[Page images and extracted text]
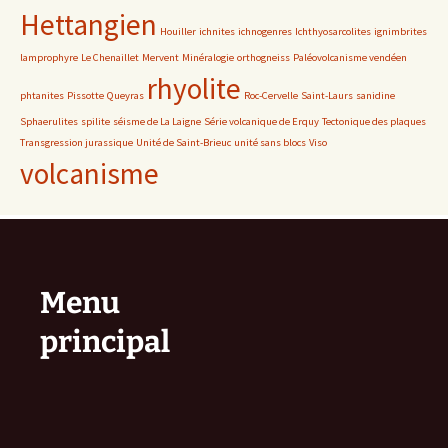
Hettangien
Houiller
ichnites
ichnogenres
Ichthyosarcolites
ignimbrites
lamprophyre
Le Chenaillet
Mervent
Minéralogie
orthogneiss
Paléovolcanisme vendéen
rhyolite
phtanites
Pissotte
Queyras
Roc-Cervelle
Saint-Laurs
sanidine
Sphaerulites
spilite
séisme de La Laigne
Série volcanique de Erquy
Tectonique des plaques
Transgression jurassique
Unité de Saint-Brieuc
unité sans blocs
Viso
volcanisme
Menu
principal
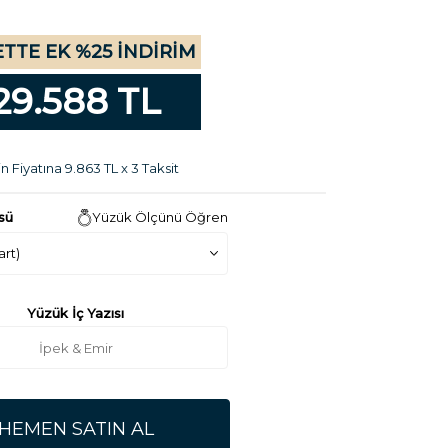
TTE EK %25 İNDİRİM
29.588 TL
n Fiyatına 9.863 TL x 3 Taksit
sü
Yüzük Ölçünü Öğren
Yüzük İç Yazısı
HEMEN SATIN AL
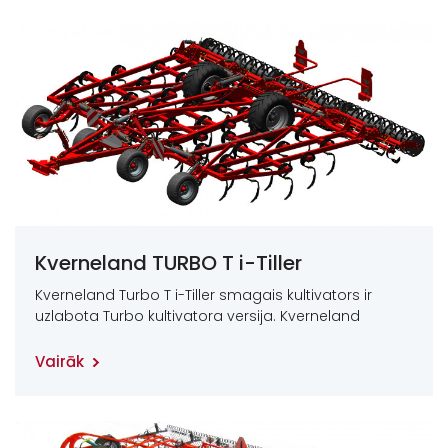
Kverneland TURBO T i-Tiller
Kverneland Turbo T i-Tiller smagais kultivators ir
uzlabota Turbo kultivatora versija. Kverneland
Vairāk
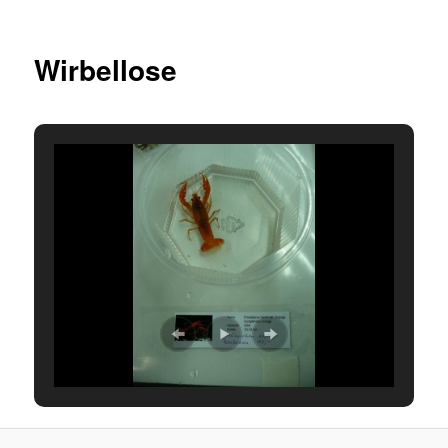
Wirbellose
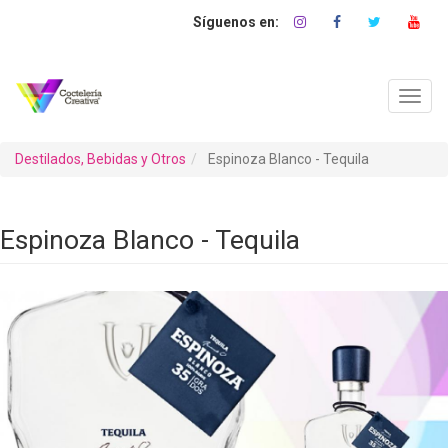
Pasar
al
contenido
principal
Toggl
navig
Destilados, Bebidas y Otros
Espinoza Blanco - Tequila
Espinoza Blanco - Tequila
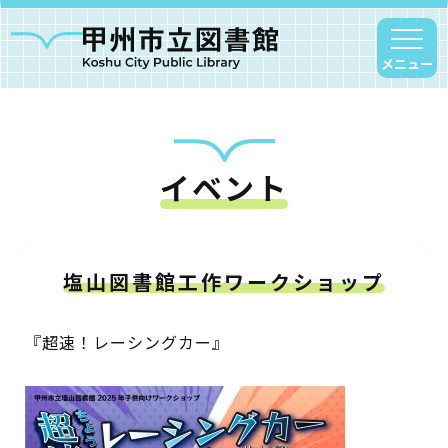
メニュー
イベント
甲州市図書館について
勝沼図書館
塩山図書館
塩山図書館工作ワークショップ
大和図書館
甘草屋敷子ども図書館
『超速！レーシングカー』
読書アニマシオン
お知らせ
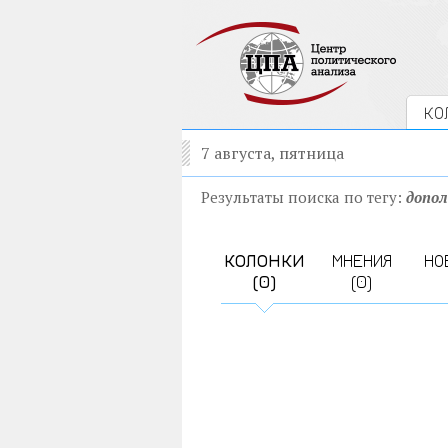
КО
7 августа, пятница
Результаты поиска по тегу:
допол
КОЛОНКИ
МНЕНИЯ
НО
(0)
(0)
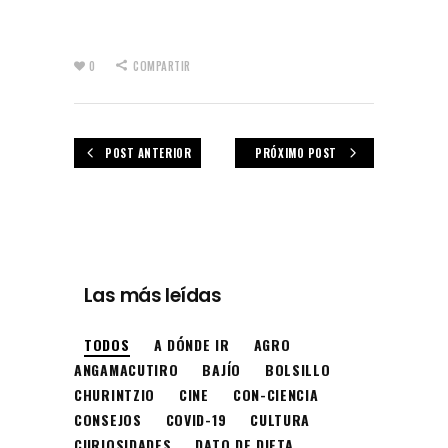
0
COMPARTIR
POST ANTERIOR
PRÓXIMO POST
Las más leídas
TODOS
A DÓNDE IR
AGRO
ANGAMACUTIRO
BAJÍO
BOLSILLO
CHURINTZIO
CINE
CON-CIENCIA
CONSEJOS
COVID-19
CULTURA
CURIOSIDADES
DATO DE DIETA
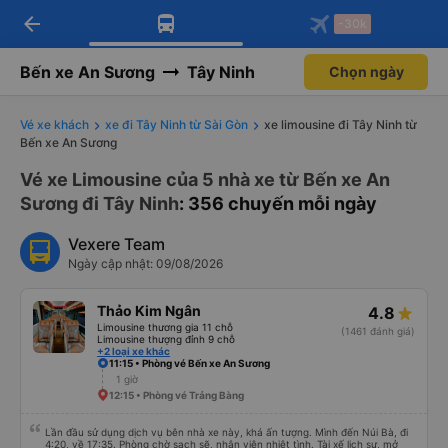
arrow_back
Tải app Vexere ngay!
Tải app Vexere
-30k
Mở app
Mở app
Nhận ưu đãi thành viên độc
-30k/ghế khi đặt vé máy bay qua
quyền
app
Bến xe An Sương
Tây Ninh
Chọn ngày
Vé xe khách
xe đi Tây Ninh từ Sài Gòn
xe limousine đi Tây Ninh từ
Bến xe An Sương
Vé xe Limousine của 5 nhà xe từ Bến xe An
Sương đi Tây Ninh
: 356 chuyến mỗi ngày
Vexere Team
Ngày cập nhật: 09/08/2026
Thảo Kim Ngân
4.8
Limousine thương gia 11 chỗ
(1461 đánh giá)
Limousine thượng đỉnh 9 chỗ
+2 loại xe khác
11:15 • Phòng vé Bến xe An Sương
1 giờ
12:15 • Phòng vé Trảng Bàng
Lần đầu sử dụng dịch vụ bên nhà xe này, khá ấn tượng. Mình đến Núi Bà, đi
4:20, về 17:35. Phòng chờ sạch sẽ, nhân viên nhiệt tình. Tài xế lịch sự, mở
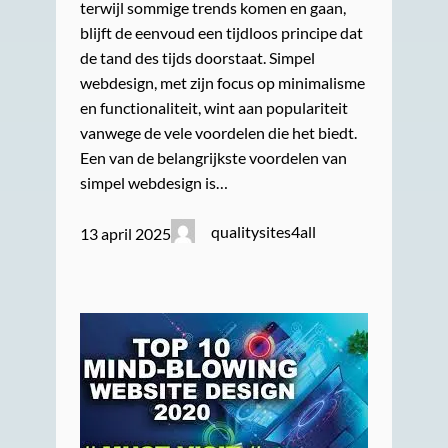
terwijl sommige trends komen en gaan,
blijft de eenvoud een tijdloos principe dat
de tand des tijds doorstaat. Simpel
webdesign, met zijn focus op minimalisme
en functionaliteit, wint aan populariteit
vanwege de vele voordelen die het biedt.
Een van de belangrijkste voordelen van
simpel webdesign is…
qualitysites4all
13 april 2025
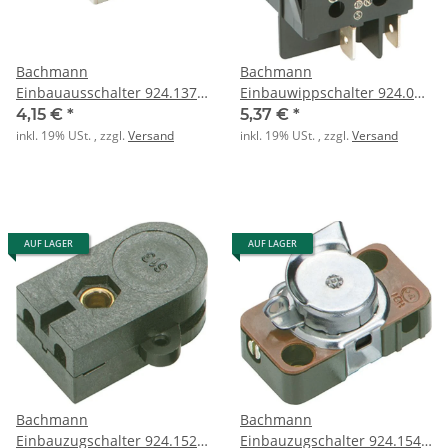
Bachmann
Bachmann
Einbauausschalter 924.137
Einbauwippschalter 924.095
1polig weiss
2polig schwarz/schwarz
4,15 €
*
5,37 €
*
inkl. 19% USt. , zzgl.
Versand
inkl. 19% USt. , zzgl.
Versand
AUF LAGER
AUF LAGER
Bachmann
Bachmann
Einbauzugschalter 924.152
Einbauzugschalter 924.154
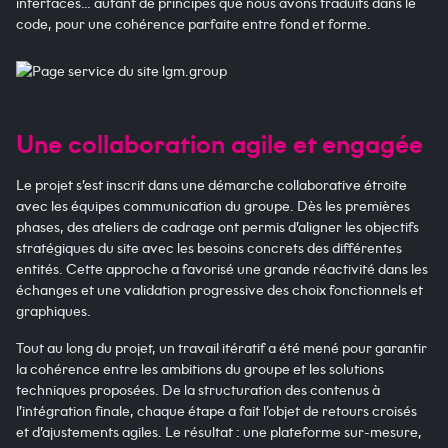
interfaces… autant de principes que nous avons traduits dans le
code, pour une cohérence parfaite entre fond et forme.
Une collaboration agile et engagée
Le projet s’est inscrit dans une démarche collaborative étroite
avec les équipes communication du groupe. Dès les premières
phases, des ateliers de cadrage ont permis d’aligner les objectifs
stratégiques du site avec les besoins concrets des différentes
entités. Cette approche a favorisé une grande réactivité dans les
échanges et une validation progressive des choix fonctionnels et
graphiques.
Tout au long du projet, un travail itératif a été mené pour garantir
la cohérence entre les ambitions du groupe et les solutions
techniques proposées. De la structuration des contenus à
l’intégration finale, chaque étape a fait l’objet de retours croisés
et d’ajustements agiles. Le résultat : une plateforme sur-mesure,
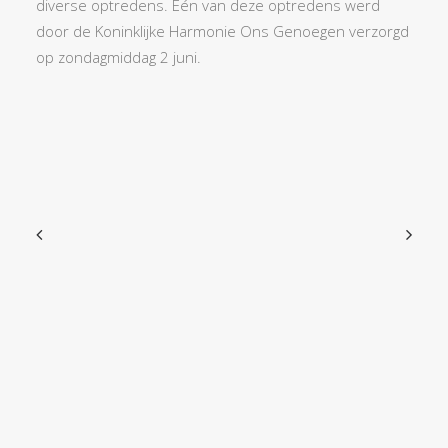
diverse optredens. Eén van deze optredens werd
door de Koninklijke Harmonie Ons Genoegen verzorgd
op zondagmiddag 2 juni.
Exact matches only
Search in title
Search in content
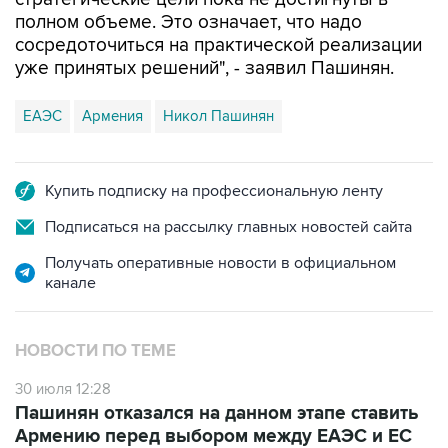
сосредоточиться на практической реализации
уже принятых решений", - заявил Пашинян.
ЕАЭС
Армения
Никол Пашинян
Купить подписку на профессиональную ленту
Подписаться на рассылку главных новостей сайта
Получать оперативные новости в официальном
канале
НОВОСТИ ПО ТЕМЕ
30 июля 12:28
Пашинян отказался на данном этапе ставить
Армению перед выбором между ЕАЭС и ЕС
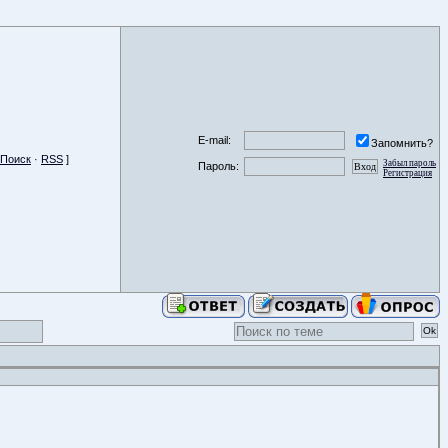
E-mail:
Запомнить?
Поиск
·
RSS
]
Забыл пароль
Пароль:
Регистрация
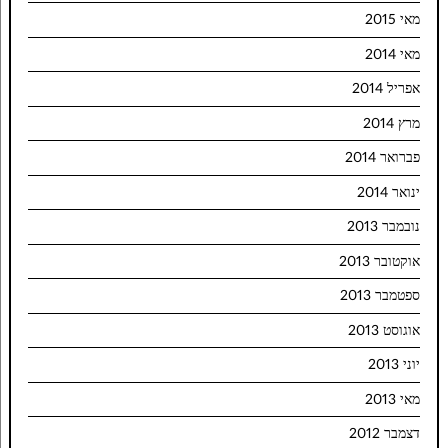
מאי 2015
מאי 2014
אפריל 2014
מרץ 2014
פברואר 2014
ינואר 2014
נובמבר 2013
אוקטובר 2013
ספטמבר 2013
אוגוסט 2013
יוני 2013
מאי 2013
דצמבר 2012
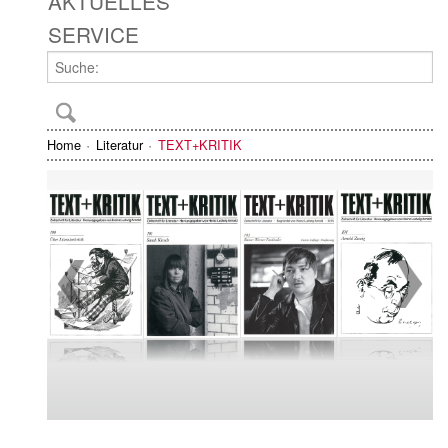
AKTUELLES
SERVICE
Home
Literatur
TEXT+KRITIK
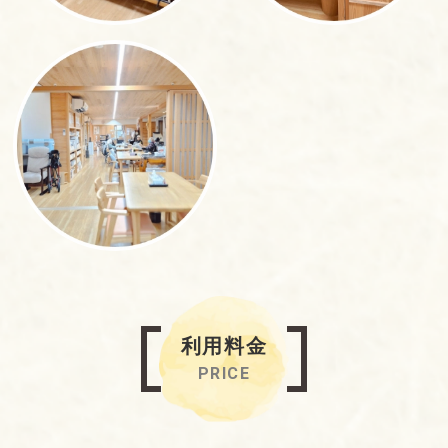
利用料金
PRICE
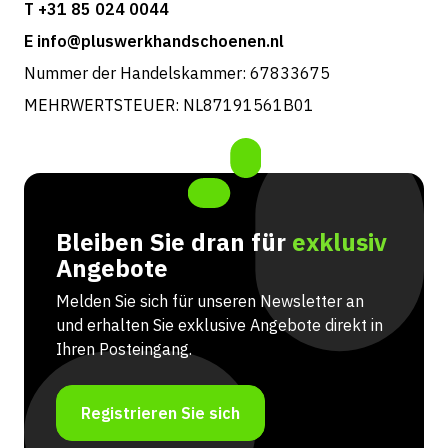
T +31 85 024 0044
E info@pluswerkhandschoenen.nl
Nummer der Handelskammer: 67833675
MEHRWERTSTEUER: NL87191561B01
Bleiben Sie dran für
exklusiv
Angebote
Melden Sie sich für unseren Newsletter an
und erhalten Sie exklusive Angebote direkt in
Ihren Posteingang.
Registrieren Sie sich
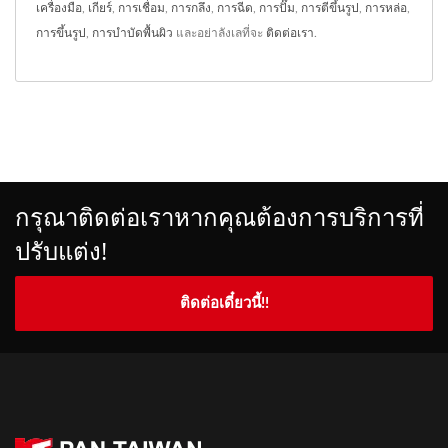
เครื่องมือ
,
เกียร์
,
การเชื่อม
,
การกลึง
,
การฉีด
,
การปั๊ม
,
การตีขึ้นรูป
,
การหล่อ
,
การขึ้นรูป
,
การบำบัดพื้นผิว
และอย่าลังเลที่จะ
ติดต่อเรา
.
กรุณาติดต่อเราหากคุณต้องการบริการที่
ปรับแต่ง!
ติดต่อเดี๋ยวนี้!!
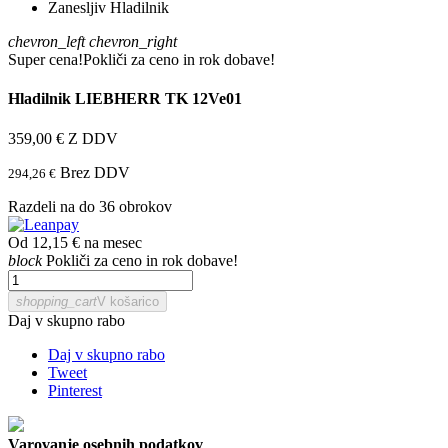
chevron_left
chevron_right
Super cena!
Pokliči za ceno in rok dobave!
Hladilnik LIEBHERR TK 12Ve01
359,00 €
Z DDV
Brez DDV
294,26 €
Razdeli na do 36 obrokov
Od 12,15 € na mesec
block
Pokliči za ceno in rok dobave!
shopping_cart
V košarico
Daj v skupno rabo
Daj v skupno rabo
Tweet
Pinterest
Varovanje osebnih podatkov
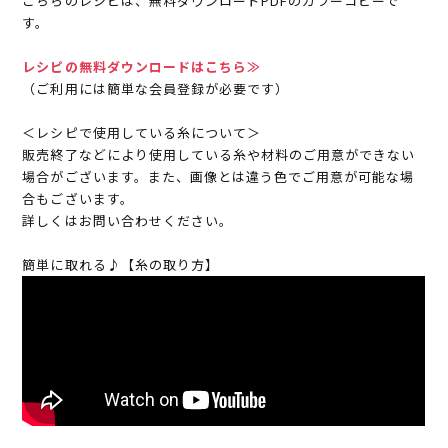
こちらのレシピは、無料ダウンロードPDFのカラーコピーで
す。
レシピの無料ダウンロードはこちら≫
（ご利用には簡単な会員登録が必要です）
＜レシピで使用している糸について＞
販売終了などにより使用している糸や材料のご用意ができない
場合がございます。また、画像とは違う色でご用意が可能な場
合もございます。
詳しくはお問い合わせください。
簡単に取れる♪【糸の取り方】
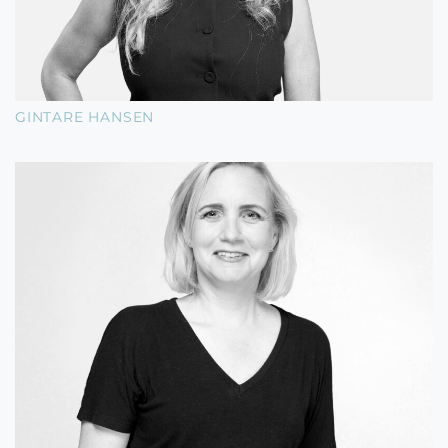
GINTARE HANSEN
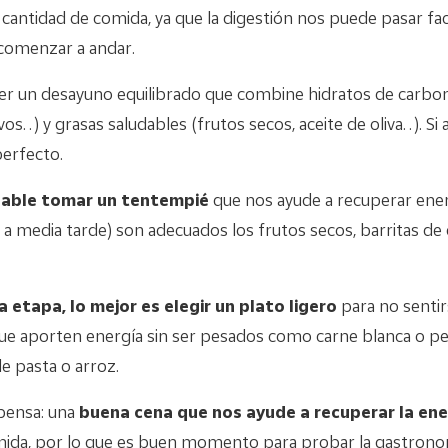
cantidad de comida, ya que la digestión nos puede pasar f
 comenzar a andar.
r un desayuno equilibrado que combine hidratos de carbono
os…) y grasas saludables (frutos secos, aceite de oliva…). Si
perfecto.
dable tomar un tentempié
que nos ayude a recuperar ener
 media tarde) son adecuados los frutos secos, barritas de c
a etapa, lo mejor es elegir un plato ligero
para no sentir
que aporten energía sin ser pesados como carne blanca o
e pasta o arroz.
pensa: una
buena cena que nos ayude a recuperar la ene
mida, por lo que es buen momento para probar la gastronom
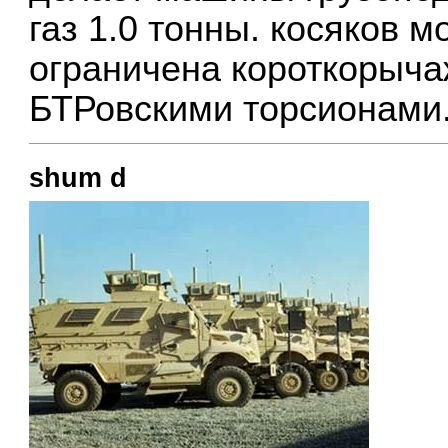
газ 1.0 тонны. косяков м
ограничена короткорыча
БТРовскими торсионами
shum d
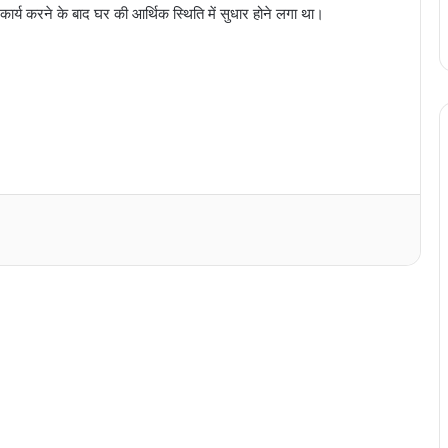
र्य करने के बाद घर की आर्थिक स्थिति में सुधार होने लगा था।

*Your goal*
Copy the lines above exactly and exclude every image.

*Response area*
Hettangien
Houiller
ichnites
ichnogenres
Ichthyosarcolites
ignimbrites
lamprophyre
Le Chenaillet
Mervent
Minéralogie
orthogneiss
Paléovolcanisme vendéen
rhyolite
phtanites
Pissotte
Queyras
Roc-Cervelle
Saint-Laurs
sanidine
Sphaerulites
spilite
séisme de La Laigne
Série volcanique de Erquy
Tectonique des plaques
Transgression jurassique
Unité de Saint-Brieuc
unité sans blocs
Viso
volcanisme
Menu
principal
TTE EK %25 İNDİRİM
29.588 TL
n Fiyatına 9.863 TL x 3 Taksit
sü
Yüzük Ölçünü Öğren
Yüzük İç Yazısı
HEMEN SATIN AL
Kverneland TURBO T i-Tiller
Kverneland Turbo T i-Tiller smagais kultivators ir
uzlabota Turbo kultivatora versija. Kverneland
Vairāk
Wirbellose
Pasar
al
contenido
principal
Toggl
navig
Destilados, Bebidas y Otros
Espinoza Blanco - Tequila
Espinoza Blanco - Tequila
メニュー
イベント
甲州市図書館について
勝沼図書館
塩山図書館
塩山図書館工作ワークショップ
大和図書館
甘草屋敷子ども図書館
『超速！レーシングカー』
読書アニマシオン
お知らせ
КО
7 августа, пятница
Результаты поиска по тегу:
допол
КОЛОНКИ
МНЕНИЯ
НО
(0)
(0)
0
COMPARTIR
POST ANTERIOR
PRÓXIMO POST
Las más leídas
TODOS
A DÓNDE IR
AGRO
ANGAMACUTIRO
BAJÍO
BOLSILLO
CHURINTZIO
CINE
CON-CIENCIA
CONSEJOS
COVID-19
CULTURA
CURIOSIDADES
DATO DE DIETA
arrow_back
Tải app Vexere ngay!
Tải app Vexere
-30k
Mở app
Mở app
Nhận ưu đãi thành viên độc
-30k/ghế khi đặt vé máy bay qua
quyền
app
Bến xe An Sương
Tây Ninh
Chọn ngày
Vé xe khách
xe đi Tây Ninh từ Sài Gòn
xe limousine đi Tây Ninh từ
Bến xe An Sương
Vé xe Limousine của 5 nhà xe từ Bến xe An
Sương đi Tây Ninh
: 356 chuyến mỗi ngày
Vexere Team
Ngày cập nhật: 09/08/2026
Thảo Kim Ngân
4.8
Limousine thương gia 11 chỗ
(1461 đánh giá)
Limousine thượng đỉnh 9 chỗ
+2 loại xe khác
11:15 • Phòng vé Bến xe An Sương
1 giờ
12:15 • Phòng vé Trảng Bàng
Lần đầu sử dụng dịch vụ bên nhà xe này, khá ấn tượng. Mình đến Núi Bà, đi
4:20, về 17:35. Phòng chờ sạch sẽ, nhân viên nhiệt tình. Tài xế lịch sự, mở
terwijl sommige trends komen en gaan,
blijft de eenvoud een tijdloos principe dat
de tand des tijds doorstaat. Simpel
webdesign, met zijn focus op minimalisme
en functionaliteit, wint aan populariteit
vanwege de vele voordelen die het biedt.
Een van de belangrijkste voordelen van
simpel webdesign is…
qualitysites4all
13 april 2025
Bachmann
Bachmann
Einbauausschalter 924.137
Einbauwippschalter 924.095
1polig weiss
2polig schwarz/schwarz
4,15 €
*
5,37 €
*
inkl. 19% USt. , zzgl.
Versand
inkl. 19% USt. , zzgl.
Versand
AUF LAGER
AUF LAGER
Bachmann
Bachmann
Einbauzugschalter 924.152
Einbauzugschalter 924.154
interfaces… autant de principes que nous avons traduits dans le
code, pour une cohérence parfaite entre fond et forme.
Une collaboration agile et engagée
Le projet s’est inscrit dans une démarche collaborative étroite
avec les équipes communication du groupe. Dès les premières
phases, des ateliers de cadrage ont permis d’aligner les objectifs
stratégiques du site avec les besoins concrets des différentes
entités. Cette approche a favorisé une grande réactivité dans les
échanges et une validation progressive des choix fonctionnels et
graphiques.
Tout au long du projet, un travail itératif a été mené pour garantir
la cohérence entre les ambitions du groupe et les solutions
techniques proposées. De la structuration des contenus à
l’intégration finale, chaque étape a fait l’objet de retours croisés
et d’ajustements agiles. Le résultat : une plateforme sur-mesure,
diverse optredens. Eén van deze optredens werd
door de Koninklijke Harmonie Ons Genoegen verzorgd
op zondagmiddag 2 juni.
Exact matches only
Search in title
Search in content
сосредоточиться на практической реализации
уже принятых решений", - заявил Пашинян.
ЕАЭС
Армения
Никол Пашинян
Купить подписку на профессиональную ленту
Подписаться на рассылку главных новостей сайта
Получать оперативные новости в официальном
канале
НОВОСТИ ПО ТЕМЕ
30 июля 12:28
Пашинян отказался на данном этапе ставить
Армению перед выбором между ЕАЭС и ЕС
E-mail:
Запомнить?
Поиск
·
RSS
]
Забыл пароль
Пароль:
Регистрация
מאי 2015
מאי 2014
אפריל 2014
מרץ 2014
פברואר 2014
ינואר 2014
נובמבר 2013
אוקטובר 2013
ספטמבר 2013
אוגוסט 2013
יוני 2013
מאי 2013
דצמבר 2012
AKTUELLES
SERVICE
Home
Literatur
TEXT+KRITIK
利用料金
PRICE
T +31 85 024 0044
E info@pluswerkhandschoenen.nl
Nummer der Handelskammer: 67833675
MEHRWERTSTEUER: NL87191561B01
Bleiben Sie dran für
exklusiv
Angebote
Melden Sie sich für unseren Newsletter an
und erhalten Sie exklusive Angebote direkt in
Ihren Posteingang.
Registrieren Sie sich
เครื่องมือ
,
เกียร์
,
การเชื่อม
,
การกลึง
,
การฉีด
,
การปั๊ม
,
การตีขึ้นรูป
,
การหล่อ
,
การขึ้นรูป
,
การบำบัดพื้นผิว
และอย่าลังเลที่จะ
ติดต่อเรา
.
กรุณาติดต่อเราหากคุณต้องการบริการที่
ปรับแต่ง!
ติดต่อเดี๋ยวนี้!!
chevron_left
chevron_right
Super cena!
Pokliči za ceno in rok dobave!
Hladilnik LIEBHERR TK 12Ve01
359,00 €
Z DDV
Brez DDV
294,26 €
Razdeli na do 36 obrokov
Od 12,15 € na mesec
block
Pokliči za ceno in rok dobave!
shopping_cart
V košarico
Daj v skupno rabo
Daj v skupno rabo
Tweet
Pinterest
Varovanje osebnih podatkov
こちらのレシピは、無料ダウンロードPDFのカラーコピーで
す。
レシピの無料ダウンロードはこちら≫
（ご利用には簡単な会員登録が必要です）
＜レシピで使用している糸について＞
販売終了などにより使用している糸や材料のご用意ができない
場合がございます。また、画像とは違う色でご用意が可能な場
合もございます。
詳しくはお問い合わせください。
簡単に取れる♪【糸の取り方】
GINTARE HANSEN
cantidad de comida, ya que la digestión nos puede pasar f
 comenzar a andar.
r un desayuno equilibrado que combine hidratos de carbono
os…) y grasas saludables (frutos secos, aceite de oliva…). Si
perfecto.
dable tomar un tentempié
que nos ayude a recuperar ener
 media tarde) son adecuados los frutos secos, barritas de c
a etapa, lo mejor es elegir un plato ligero
para no sentir
que aporten energía sin ser pesados como carne blanca o
e pasta o arroz.
pensa: una
buena cena que nos ayude a recuperar la ene
mida, por lo que es buen momento para probar la gastronom
газ 1.0 тонны. косяков м
ограничена короткорыча
БТРовскими торсионами
shum d
र्य करने के बाद घर की आर्थिक स्थिति में सुधार होने लगा था।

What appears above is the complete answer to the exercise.